[[ PROVIDED MATERIAL, beginning ]]

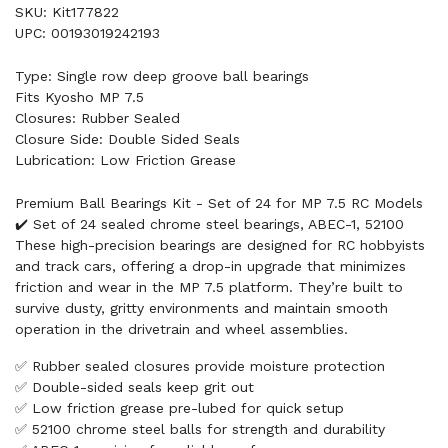
SKU: Kit177822
UPC: 00193019242193
Type: Single row deep groove ball bearings
Fits Kyosho MP 7.5
Closures: Rubber Sealed
Closure Side: Double Sided Seals
Lubrication: Low Friction Grease
Premium Ball Bearings Kit - Set of 24 for MP 7.5 RC Models
✔️ Set of 24 sealed chrome steel bearings, ABEC-1, 52100
These high-precision bearings are designed for RC hobbyists
and track cars, offering a drop-in upgrade that minimizes
friction and wear in the MP 7.5 platform. They’re built to
survive dusty, gritty environments and maintain smooth
operation in the drivetrain and wheel assemblies.
✅ Rubber sealed closures provide moisture protection
✅ Double-sided seals keep grit out
✅ Low friction grease pre-lubed for quick setup
✅ 52100 chrome steel balls for strength and durability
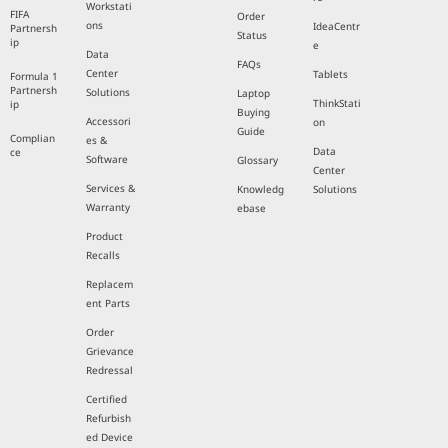
Workstati
FIFA
Order
ons
IdeaCentr
Partnersh
Status
ip
e
Data
FAQs
Center
Tablets
Formula 1
Partnersh
Solutions
Laptop
ThinkStati
ip
Buying
Accessori
on
Guide
Complian
es &
Data
ce
Software
Glossary
Center
Services &
Knowledg
Solutions
Warranty
ebase
Product
Recalls
Replacem
ent Parts
Order
Grievance
Redressal
Certified
Refurbish
ed Device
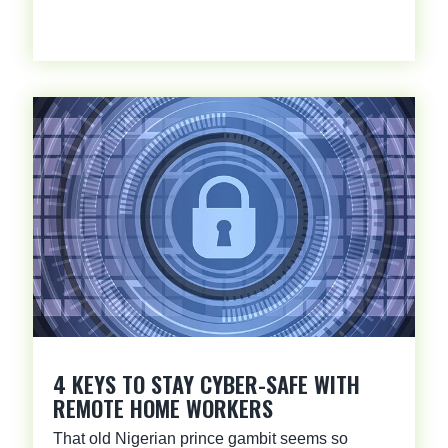
4 KEYS TO STAY CYBER-SAFE WITH
REMOTE HOME WORKERS
That old Nigerian prince gambit seems so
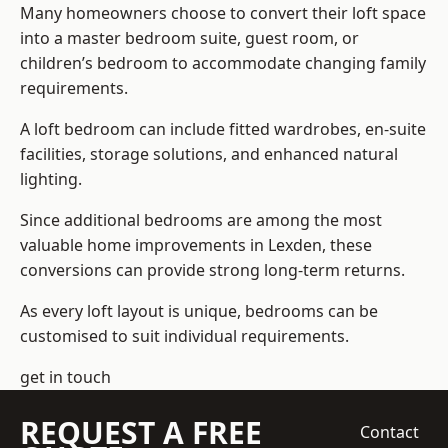
Many homeowners choose to convert their loft space
into a master bedroom suite, guest room, or
children’s bedroom to accommodate changing family
requirements.
A loft bedroom can include fitted wardrobes, en-suite
facilities, storage solutions, and enhanced natural
lighting.
Since additional bedrooms are among the most
valuable home improvements in Lexden, these
conversions can provide strong long-term returns.
As every loft layout is unique, bedrooms can be
customised to suit individual requirements.
get in touch
REQUEST A FREE
Contact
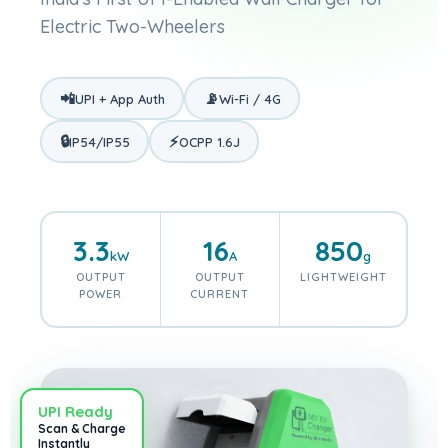
Electric Two-Wheelers
📲
📡
UPI + App Auth
Wi-Fi / 4G
🔒
⚡
IP54/IP55
OCPP 1.6J
3.3
16
850
kW
A
g
OUTPUT
OUTPUT
LIGHTWEIGHT
POWER
CURRENT
UPI Ready
Scan & Charge
Instantly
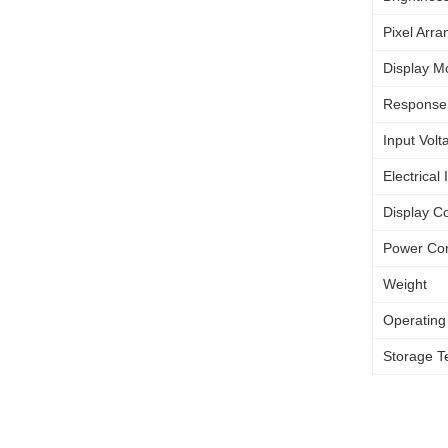
Pixel Arr
Display M
Response
Input Volt
Electrical 
Display Co
Power Co
Weight
Operating
Storage T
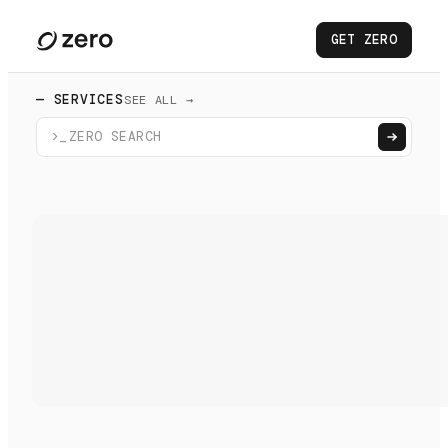
GET ZERO
— SERVICES
SEE ALL →
>_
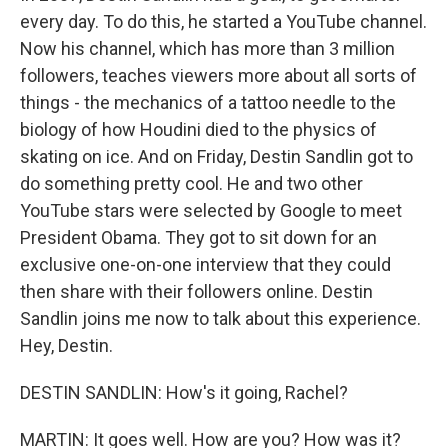
every day. To do this, he started a YouTube channel.
Now his channel, which has more than 3 million
followers, teaches viewers more about all sorts of
things - the mechanics of a tattoo needle to the
biology of how Houdini died to the physics of
skating on ice. And on Friday, Destin Sandlin got to
do something pretty cool. He and two other
YouTube stars were selected by Google to meet
President Obama. They got to sit down for an
exclusive one-on-one interview that they could
then share with their followers online. Destin
Sandlin joins me now to talk about this experience.
Hey, Destin.
DESTIN SANDLIN: How's it going, Rachel?
MARTIN: It goes well. How are you? How was it?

[[ PROVIDED MATERIAL, end ]]

Reproduce every entry above in full and exactly, though not its pictures.

■ **TASK OUTPUT**
SKU: Kit177822
UPC: 00193019242193
Type: Single row deep groove ball bearings
Fits Kyosho MP 7.5
Closures: Rubber Sealed
Closure Side: Double Sided Seals
Lubrication: Low Friction Grease
Premium Ball Bearings Kit - Set of 24 for MP 7.5 RC Models
✔️ Set of 24 sealed chrome steel bearings, ABEC-1, 52100
These high-precision bearings are designed for RC hobbyists
and track cars, offering a drop-in upgrade that minimizes
friction and wear in the MP 7.5 platform. They’re built to
survive dusty, gritty environments and maintain smooth
operation in the drivetrain and wheel assemblies.
✅ Rubber sealed closures provide moisture protection
✅ Double-sided seals keep grit out
✅ Low friction grease pre-lubed for quick setup
✅ 52100 chrome steel balls for strength and durability
Workstati
FIFA
Order
ons
IdeaCentr
Partnersh
Status
ip
e
Data
FAQs
Center
Tablets
Formula 1
Partnersh
Solutions
Laptop
ThinkStati
ip
Buying
Accessori
on
Guide
Complian
es &
Data
ce
Software
Glossary
Center
Services &
Knowledg
Solutions
Warranty
ebase
Product
Recalls
Replacem
ent Parts
Order
Grievance
Redressal
Certified
Refurbish
ed Device
4 KEYS TO STAY CYBER-SAFE WITH
REMOTE HOME WORKERS
That old Nigerian prince gambit seems so
Many homeowners choose to convert their loft space
into a master bedroom suite, guest room, or
children’s bedroom to accommodate changing family
requirements.
A loft bedroom can include fitted wardrobes, en-suite
facilities, storage solutions, and enhanced natural
lighting.
Since additional bedrooms are among the most
valuable home improvements in Lexden, these
conversions can provide strong long-term returns.
As every loft layout is unique, bedrooms can be
customised to suit individual requirements.
get in touch
REQUEST A FREE
Contact
Electric Two-Wheelers
📲
📡
UPI + App Auth
Wi-Fi / 4G
🔒
⚡
IP54/IP55
OCPP 1.6J
3.3
16
850
kW
A
g
OUTPUT
OUTPUT
LIGHTWEIGHT
POWER
CURRENT
UPI Ready
Scan & Charge
Instantly
Pixel Arr
Display M
Response
Input Volt
Electrical 
Display Co
Power Co
Weight
Operating
Storage T
GET ZERO
— SERVICES
SEE ALL →
>_
every day. To do this, he started a YouTube channel.
Now his channel, which has more than 3 million
followers, teaches viewers more about all sorts of
things - the mechanics of a tattoo needle to the
biology of how Houdini died to the physics of
skating on ice. And on Friday, Destin Sandlin got to
do something pretty cool. He and two other
YouTube stars were selected by Google to meet
President Obama. They got to sit down for an
exclusive one-on-one interview that they could
then share with their followers online. Destin
Sandlin joins me now to talk about this experience.
Hey, Destin.
DESTIN SANDLIN: How's it going, Rachel?
MARTIN: It goes well. How are you? How was it?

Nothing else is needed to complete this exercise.